Sutra Data Model : Sinzui

The Sutra data model is strongly influenced by Friend of a Friend vocabulary (FOAF), originally proposed by Edd Dumbill. In this draft of Sutra's ontology, the world is made up of two general kinds of objects, Agents and Documents. Noticeably absent from the diagram below are events and a class representing services and software, and they will be addressed in the future. Sutra uses RDF-Schema to define object types, but XML-Schema, and similar mechanism could be used in the future. In most cases, a resource may have many instances of a particular property--a person made (property) many resources, and each will have several topics (properties).

Things that cause change are represented by a resource called an Agent (rdfs:Class). The agent's properties describe it's online identity. The most common form (rdfs:SubClass) of agent is a Person, whose properties may describe real world attributes. Agents may be represented (rdfs:SubClass) as Groups, Projects, or Organizations.
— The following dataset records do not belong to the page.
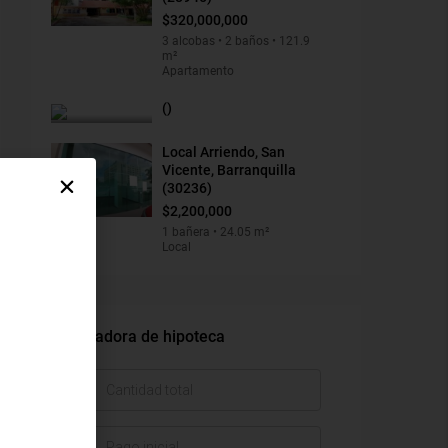
$320,000,000
3 alcobas • 2 baños • 121.9
m²
Apartamento
()
Local Arriendo, San
Vicente, Barranquilla
(30236)
$2,200,000
1 bañera • 24.05 m²
Local
Calculadora de hipoteca
$
$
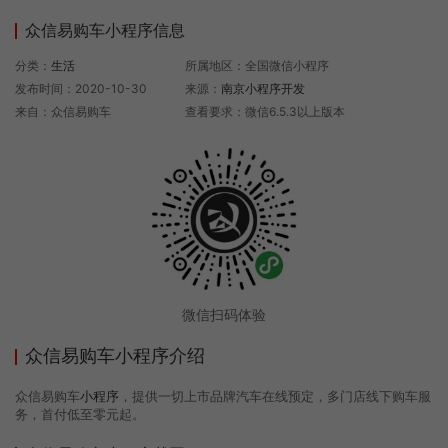
众信易购车小程序信息
分类：
生活
所属地区：全国微信小程序
发布时间：2020-10-30
来源：
南京小程序开发
来自：众信易购车
查看要求：微信6.5.3以上版本
微信扫码体验
众信易购车小程序介绍
众信易购车
小程序
，提供一切上市品牌汽车在线预定，多门店线下购车服
务，首付低至零元起。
Sutra uses Agent because it a crucial resource for establishing relationships between resources. Much of the agent information will be derived from, and interact with, personal information apps like Evolution, and external sources like LDAP and Web sites. See the FOAF documentation for the definition of Agents and their properties.

Documents are things that agents create. Documents are digital artifacts that represent information in Sutra. The properties of the basic Document correspond well with both Nautilus and Web browsers. Nautilus displays document type, thumbnail, icons, and emblems, which compares well to format, thumbnail, logo, and topic respectively. Note that Medusa currently indexes emblems as keywords for searches. Web browsers use content-type, icons, and keywords/classification for bookmarks, which likewise agree with format, thumbnail, logo, and topic.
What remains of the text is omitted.